Prise en charge de l’otite moyenne aiguë chez l’adulte
Contrairement au guide BAPCOC, un antibiotique n’est pas systématiquement recommandé en présence de facteurs de risque tels qu’anomalies anatomiques dans la région ORL, syndrome de Down ou chirurgie moins récente de l’oreille : la recommandation d’ebpracticenet considère ces situations comme des facteurs de risque mineurs, pour lesquels un bon suivi est crucial. Chez l’adulte, un traitement antibiotique (dose élevée d’amoxicilline en premier choix) doit également être instauré immédiatement en présence d’un facteur de risque majeur tel qu’un implant cochléaire, un antécédent récent de chirurgie de l’oreille (sauf drains transtympaniques) ou une immunodéficience.

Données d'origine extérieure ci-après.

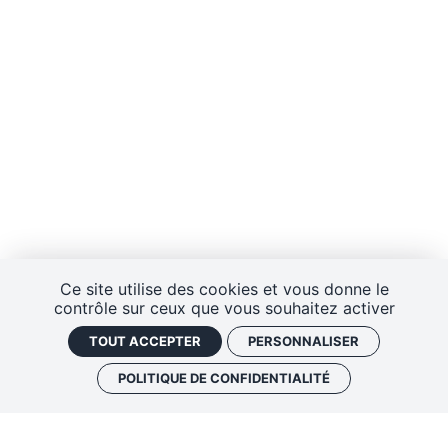
Ce site utilise des cookies et vous donne le
contrôle sur ceux que vous souhaitez activer
TOUT ACCEPTER
PERSONNALISER
POLITIQUE DE CONFIDENTIALITÉ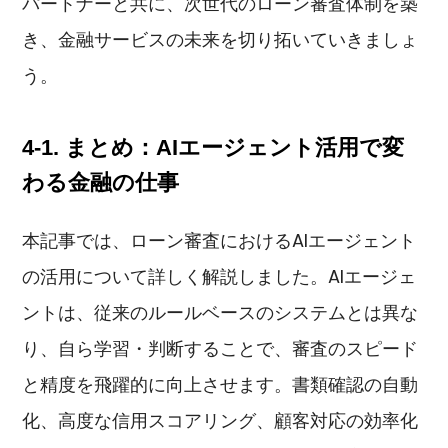
パートナーと共に、次世代のローン審査体制を築
き、金融サービスの未来を切り拓いていきましょ
う。
4-1. まとめ：AIエージェント活用で変
わる金融の仕事
本記事では、ローン審査におけるAIエージェント
の活用について詳しく解説しました。AIエージェ
ントは、従来のルールベースのシステムとは異な
り、自ら学習・判断することで、審査のスピード
と精度を飛躍的に向上させます。書類確認の自動
化、高度な信用スコアリング、顧客対応の効率化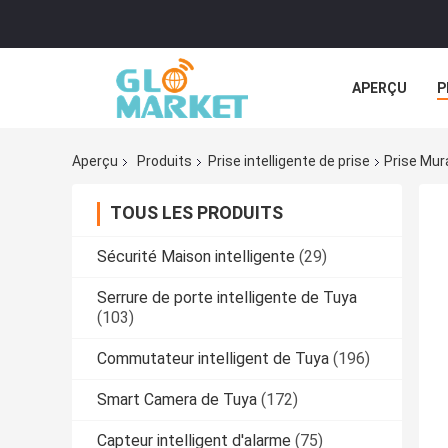
APERÇU
P
TOUS LES CA
Aperçu
Produits
Prise intelligente de prise
Prise Mur
TOUS LES PRODUITS
Sécurité Maison intelligente
(29)
Serrure de porte intelligente de Tuya
(103)
Commutateur intelligent de Tuya
(196)
Smart Camera de Tuya
(172)
Capteur intelligent d'alarme
(75)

Si aucune amélioration n’est intervenue 48 heures après le début du traitement antibiotique, le guide d’ebpraticenet recommande d’ajuster le traitement selon les recommandations de la BAPCOC en y associant de l’acide clavulanique, ou d’orienter l’adulte vers un ORL.
Renvoi vers un service d’urgences pour une otite moyenne aiguë
Le guide de pratique clinique d’ebpracticenet émet également des recommandations en matière de renvoi vers les urgences.
Quand orienter un enfant vers les urgences ?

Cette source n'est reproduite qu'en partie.